Interview

Sonny Wong : «De nombreuses marques locales ont trouvé leurs places dans les habitudes alimentaires mauriciennes»

Sonny Wong, General Manager-Commercial à Innodis Sonny Wong, General Manager-Commercial à Innodis

L’approche des fêtes de fin d’année reste-t-elle encore synonyme d’achats impulsifs ? Plus maintenant, soutient Sonny Wong, General Manager-Commercial à Innodis, « car les consommateurs réfléchissent davantage avant d’acheter ». L’année 2018, poursuit-il, se solde par un bilan positif grâce à des mesures destinées à relancer la consommation.

« À l’ avenir, les consommateurs auront de moins en moins de temps et nous devons continuellement adapter notre offre de produits, afin de mieux les accompagner. »

À deux mois de la fin de 2018, comment s’est porté le marché de la distribution à Maurice ?
La grande distribution s’est bien développée depuis ces 12 dernières années et touche aujourd’hui l’ensemble du pays. Le marché de vente au détail dans les grandes surfaces se porte bien avec l’ouverture de nouveaux magasins et l’engouement des Mauriciens pour les sorties dans les centres commerciaux.

Avec l’arrivée de la période festive, nous nous attendons à une hausse de la consommation et nous espérons que la tendance va se maintenir pour l’année 2019.

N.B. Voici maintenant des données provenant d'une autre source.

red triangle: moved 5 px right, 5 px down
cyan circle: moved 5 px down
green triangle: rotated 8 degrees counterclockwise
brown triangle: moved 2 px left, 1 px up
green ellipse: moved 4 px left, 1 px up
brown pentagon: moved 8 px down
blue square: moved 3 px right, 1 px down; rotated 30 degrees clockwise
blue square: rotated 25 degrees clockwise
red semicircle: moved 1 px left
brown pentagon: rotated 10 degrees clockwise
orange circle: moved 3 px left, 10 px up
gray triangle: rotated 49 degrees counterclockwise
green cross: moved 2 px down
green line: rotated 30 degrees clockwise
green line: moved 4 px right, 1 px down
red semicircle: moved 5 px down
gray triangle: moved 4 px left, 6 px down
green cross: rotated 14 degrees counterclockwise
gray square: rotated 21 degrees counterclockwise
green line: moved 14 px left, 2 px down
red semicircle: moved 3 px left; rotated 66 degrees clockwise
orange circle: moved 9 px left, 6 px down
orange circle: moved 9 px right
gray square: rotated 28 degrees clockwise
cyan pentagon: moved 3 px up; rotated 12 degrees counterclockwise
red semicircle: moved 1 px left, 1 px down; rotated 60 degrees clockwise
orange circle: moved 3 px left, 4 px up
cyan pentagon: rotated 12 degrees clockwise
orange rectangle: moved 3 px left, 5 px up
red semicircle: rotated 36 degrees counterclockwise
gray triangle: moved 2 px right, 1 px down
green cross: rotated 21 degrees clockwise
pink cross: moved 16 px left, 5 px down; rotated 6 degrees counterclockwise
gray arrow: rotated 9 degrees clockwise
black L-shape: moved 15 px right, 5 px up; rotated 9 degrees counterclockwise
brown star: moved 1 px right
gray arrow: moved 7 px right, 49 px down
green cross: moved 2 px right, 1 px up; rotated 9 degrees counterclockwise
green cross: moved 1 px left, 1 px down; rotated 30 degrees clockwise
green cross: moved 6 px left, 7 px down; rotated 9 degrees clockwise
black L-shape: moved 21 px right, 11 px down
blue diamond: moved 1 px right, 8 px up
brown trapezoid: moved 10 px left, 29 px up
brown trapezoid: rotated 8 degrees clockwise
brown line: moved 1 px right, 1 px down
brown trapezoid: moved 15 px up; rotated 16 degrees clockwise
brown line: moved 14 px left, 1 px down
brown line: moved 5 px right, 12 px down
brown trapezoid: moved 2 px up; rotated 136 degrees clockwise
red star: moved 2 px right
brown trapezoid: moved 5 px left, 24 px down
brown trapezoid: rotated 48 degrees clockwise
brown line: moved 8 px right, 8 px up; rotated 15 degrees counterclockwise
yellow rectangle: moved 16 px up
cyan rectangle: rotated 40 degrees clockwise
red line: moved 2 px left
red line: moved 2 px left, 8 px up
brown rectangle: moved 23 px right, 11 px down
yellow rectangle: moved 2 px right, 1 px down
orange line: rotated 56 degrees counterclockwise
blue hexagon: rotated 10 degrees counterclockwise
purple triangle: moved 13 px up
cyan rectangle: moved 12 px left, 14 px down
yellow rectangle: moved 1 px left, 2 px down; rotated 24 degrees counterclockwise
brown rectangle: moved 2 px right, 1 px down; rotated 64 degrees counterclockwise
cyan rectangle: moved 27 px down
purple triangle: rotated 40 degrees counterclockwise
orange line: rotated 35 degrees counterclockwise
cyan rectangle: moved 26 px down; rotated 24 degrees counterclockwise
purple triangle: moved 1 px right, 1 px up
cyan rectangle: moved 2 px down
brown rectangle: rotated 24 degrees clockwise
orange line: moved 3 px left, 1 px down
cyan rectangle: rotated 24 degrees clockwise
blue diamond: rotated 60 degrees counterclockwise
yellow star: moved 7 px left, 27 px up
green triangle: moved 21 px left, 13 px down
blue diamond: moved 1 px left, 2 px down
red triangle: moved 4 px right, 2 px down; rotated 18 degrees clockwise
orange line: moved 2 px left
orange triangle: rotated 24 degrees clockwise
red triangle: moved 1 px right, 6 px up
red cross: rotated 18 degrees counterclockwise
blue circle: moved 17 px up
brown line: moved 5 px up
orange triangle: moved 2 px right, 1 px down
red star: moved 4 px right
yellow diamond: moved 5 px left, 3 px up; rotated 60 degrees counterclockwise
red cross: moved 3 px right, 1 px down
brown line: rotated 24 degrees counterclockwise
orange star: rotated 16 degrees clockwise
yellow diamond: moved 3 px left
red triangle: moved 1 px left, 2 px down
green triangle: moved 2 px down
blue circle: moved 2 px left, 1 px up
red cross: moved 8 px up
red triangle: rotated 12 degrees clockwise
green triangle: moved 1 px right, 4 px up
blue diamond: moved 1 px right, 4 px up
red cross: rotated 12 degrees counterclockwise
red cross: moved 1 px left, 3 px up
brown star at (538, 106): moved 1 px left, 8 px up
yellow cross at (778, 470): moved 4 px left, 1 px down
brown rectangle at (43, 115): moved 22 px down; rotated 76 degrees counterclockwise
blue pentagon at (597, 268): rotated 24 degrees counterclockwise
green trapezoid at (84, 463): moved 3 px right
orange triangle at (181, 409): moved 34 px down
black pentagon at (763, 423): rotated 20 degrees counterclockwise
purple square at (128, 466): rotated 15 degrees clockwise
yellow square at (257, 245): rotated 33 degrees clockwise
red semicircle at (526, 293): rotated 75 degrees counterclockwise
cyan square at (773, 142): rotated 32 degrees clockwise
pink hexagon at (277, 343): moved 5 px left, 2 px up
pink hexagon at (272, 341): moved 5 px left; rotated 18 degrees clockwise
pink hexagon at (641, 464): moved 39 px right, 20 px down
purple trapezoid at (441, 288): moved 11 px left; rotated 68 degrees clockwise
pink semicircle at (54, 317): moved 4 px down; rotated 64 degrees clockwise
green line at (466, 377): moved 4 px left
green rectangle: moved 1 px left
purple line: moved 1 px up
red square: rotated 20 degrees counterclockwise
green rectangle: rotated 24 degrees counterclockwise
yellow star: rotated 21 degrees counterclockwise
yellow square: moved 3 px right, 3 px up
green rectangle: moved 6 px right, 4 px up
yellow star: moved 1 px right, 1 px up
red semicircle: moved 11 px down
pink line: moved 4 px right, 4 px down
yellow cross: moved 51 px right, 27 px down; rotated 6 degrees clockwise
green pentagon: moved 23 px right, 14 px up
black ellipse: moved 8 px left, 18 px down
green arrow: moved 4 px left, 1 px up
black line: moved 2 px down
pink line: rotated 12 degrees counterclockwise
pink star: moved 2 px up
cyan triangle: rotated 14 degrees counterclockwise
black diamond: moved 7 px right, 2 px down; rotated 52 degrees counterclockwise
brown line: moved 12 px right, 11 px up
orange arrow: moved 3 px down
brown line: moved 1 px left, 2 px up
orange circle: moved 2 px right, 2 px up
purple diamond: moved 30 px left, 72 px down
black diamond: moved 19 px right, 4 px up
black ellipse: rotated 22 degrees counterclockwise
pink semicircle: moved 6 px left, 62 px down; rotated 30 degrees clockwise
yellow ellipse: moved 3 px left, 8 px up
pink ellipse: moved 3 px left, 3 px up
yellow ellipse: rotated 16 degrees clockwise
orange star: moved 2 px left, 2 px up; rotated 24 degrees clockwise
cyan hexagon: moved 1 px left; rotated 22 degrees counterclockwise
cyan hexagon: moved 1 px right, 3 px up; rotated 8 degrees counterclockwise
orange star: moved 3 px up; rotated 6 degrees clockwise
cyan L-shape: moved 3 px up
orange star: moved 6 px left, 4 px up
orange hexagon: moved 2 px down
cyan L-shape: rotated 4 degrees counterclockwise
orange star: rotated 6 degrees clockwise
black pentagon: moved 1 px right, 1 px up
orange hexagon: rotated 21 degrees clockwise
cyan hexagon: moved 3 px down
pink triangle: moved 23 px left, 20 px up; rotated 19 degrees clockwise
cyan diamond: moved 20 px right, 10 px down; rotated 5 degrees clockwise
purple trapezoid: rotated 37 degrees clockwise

Nous constatons néanmoins qu’il y a de moins en moins d’achats impulsifs, car les consommateurs réfléchissent davantage avant d’acheter. Ils recherchent des produits de qualité à des prix abordables et qui sont perçus comme étant plus sains et font les achats principalement pendant les fins de mois, donc pendant la période de promotions.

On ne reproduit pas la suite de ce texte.